細胞周期制御活性化因子サイクリンの前立腺癌ホルモン療法抵抗性獲得に及ぼす影響

细胞周期控制激活剂细胞周期蛋白对前列腺癌激素治疗耐药性的影响

• 批准号: 14770818
• 负责人: 永田 大介
• 金额: $ 2.11万
• 依托单位: Nagoya City University
• 依托单位国家: 日本
• 项目类别: Grant-in-Aid for Young Scientists (B)
• 财政年份: 2002
• 资助国家: 日本
• 起止时间: 2002 至 2003
• 项目状态: 已结题
• 来源: https://kaken.nii.ac.jp/grant/KAKENHI-PROJECT-14770818/
• 关键词: 前立腺癌; 細胞周期; P27; SKP2; Jab1; プロスタグランデインJ2; p27; JAB1

前立腺癌臨床検体を細胞周期制御因子で免疫染色を施行した。細胞周期のG1からS期に関連しているサイクリンE、p27、JAB1、SKP2の組織内発現を検討した。P27は細胞周期のアクセルを止めるブレーキの役割を果たしておりp27の減衰が細胞周期をG1からS期に回転させている、またJAB1、SKP2はそのp27をdegradationするタンパクであり、現在注目されている物質である。結果はp27とgradeには負の相関が、SKP2とgradeには正の相関があるようであった。前立腺癌細胞株を用いて細胞周期関連因子の変動を前立腺癌細胞株(PC3、LNCap、DU145)を用い、細胞周期をG1期に停止させ、アポトーシスを誘導するといわれるプロスタグランデインJ2にて刺激し、細胞周期制御因子の変動を観察した。まず、前立腺癌細胞株を培養し、プロスタグランデインJ2の濃度勾配を作成しそれぞれ刺激し、経時的に細胞数を計測、濃度5μg/mlで細胞数増加を抑制でき、10μg/mlでは早期にアポトーシスの誘導ができた。次にプロスタグランデインJ2濃度5μg/mlにて刺激し経時的に細胞を回収し、細胞周期の解析をおこなった。細胞周期解析はFACSフローサイトメーターを使用した。結果はアポトーシスの誘導、G1アレストなどの傾向が認められた。前立腺癌細胞株(PC3、LNCap、DU145)をプロスタグランデインJ2にて濃度5μg/mlにて刺激し経時的に細胞を回収、それよりタンパクを取り出しp27、jab1、skp2についてWestern blot analysisにて発現およびその量的変化を検討した。P27は刺激後6時間後に発現し始め24時間後にピークがあり48時間後には減少傾向になることが観察された。プロスタグランデインJ2によりp27は高発現することは全ての細胞株にて認められ、p27の発現が減弱するにしたがいjab1、skp2の発現が減少することが認められた。要するに、プロスタグランデインJ2はp27をプロモートし細胞周期を停止させる。蓄積されたp27はjab1、skp2にて分解され、jab1、skp2が消費されることが事実の様である。今後はp27のmRNAの発現をRT-PCRもしくはRibonucleoside protection assay法にて定量、時間的変化をとらえたいと思う。

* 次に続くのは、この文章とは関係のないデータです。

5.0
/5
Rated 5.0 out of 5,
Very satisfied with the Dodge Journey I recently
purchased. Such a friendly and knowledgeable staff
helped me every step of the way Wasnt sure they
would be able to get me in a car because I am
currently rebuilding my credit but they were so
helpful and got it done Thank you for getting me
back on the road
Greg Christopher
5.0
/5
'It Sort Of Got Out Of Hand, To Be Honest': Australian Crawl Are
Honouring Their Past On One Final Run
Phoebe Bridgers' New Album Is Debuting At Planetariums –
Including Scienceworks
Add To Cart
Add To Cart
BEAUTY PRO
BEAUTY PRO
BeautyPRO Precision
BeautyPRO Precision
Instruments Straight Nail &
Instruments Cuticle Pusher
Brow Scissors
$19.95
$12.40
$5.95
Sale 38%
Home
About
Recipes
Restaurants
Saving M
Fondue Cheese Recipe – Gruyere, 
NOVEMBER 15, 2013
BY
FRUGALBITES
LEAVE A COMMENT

Immunostaining for cell cycle control factors in advanced adenocarcinoma The relationship between G1 and S phases of the cell cycle and the expression of E, p27, JAB1 and SKP2 in tissues was investigated. P27 cell cycle degradation, cell cycle degradation P27: negative correlation, SKP2: positive correlation Changes in cell cycle-related factors in advanced adenocarcinoma cell lines (PC3, LNCap, DU145) were detected in advanced adenocarcinoma cell lines (PC3, LNCap, DU145) during treatment, cell cycle arrest in G1 phase, cell cycle induction, cell cycle stimulation, and changes in cell cycle regulatory factors. The concentration of J2 was determined at the time of stimulation. The increase of cell number was inhibited at the concentration of 5μg/ml and induced at the concentration of 10μg/ml. The cell cycle analysis was performed at a concentration of 5μg/ml of J2. Cell cycle analysis FACS The results showed that the induction of G1 and G1 was not significant. In the presence of 5μg/ml of J2, the cells were recovered and extracted by Western blot analysis. p27, jab1 and skp2 were detected by Western blot analysis. P27 appears 6 hours after stimulation, 24 hours after stimulation, 48 hours after stimulation, and decreases. It is believed that p27 is highly expressed in all cell lines, but the expression of p27 is weakened, and the expression of jab1 and skp2 is reduced. The cell cycle stops at p27. The accumulation of p27 and jab1, skp2 is the result of decomposition, jab1 and skp2. In the future, the expression of p27 mRNA will be determined by RT-PCR and the riboside protection assay.